* _Exercise objective_: In the records that follow, show each line where the word "Materialien" is present.

[Dataset entries]
• • • •
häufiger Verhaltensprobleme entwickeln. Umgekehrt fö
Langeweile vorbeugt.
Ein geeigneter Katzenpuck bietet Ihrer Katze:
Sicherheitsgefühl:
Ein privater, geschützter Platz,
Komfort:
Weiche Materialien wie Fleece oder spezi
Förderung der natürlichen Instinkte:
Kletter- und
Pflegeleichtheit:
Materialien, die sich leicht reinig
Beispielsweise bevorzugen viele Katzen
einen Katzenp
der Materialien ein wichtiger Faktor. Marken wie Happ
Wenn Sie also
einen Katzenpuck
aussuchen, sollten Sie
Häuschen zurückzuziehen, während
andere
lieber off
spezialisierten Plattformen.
• • • •
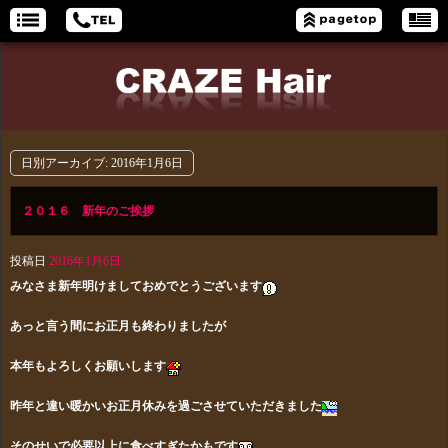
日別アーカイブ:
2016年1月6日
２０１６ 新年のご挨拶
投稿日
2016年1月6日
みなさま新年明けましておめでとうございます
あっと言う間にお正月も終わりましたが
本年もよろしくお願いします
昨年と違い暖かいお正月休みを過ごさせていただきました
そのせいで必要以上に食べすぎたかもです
• • • •
* _Written answer_:
Weiche Materialien wie Fleece oder spezi
Materialien, die sich leicht reinig
der Materialien ein wichtiger Faktor. Marken wie Happ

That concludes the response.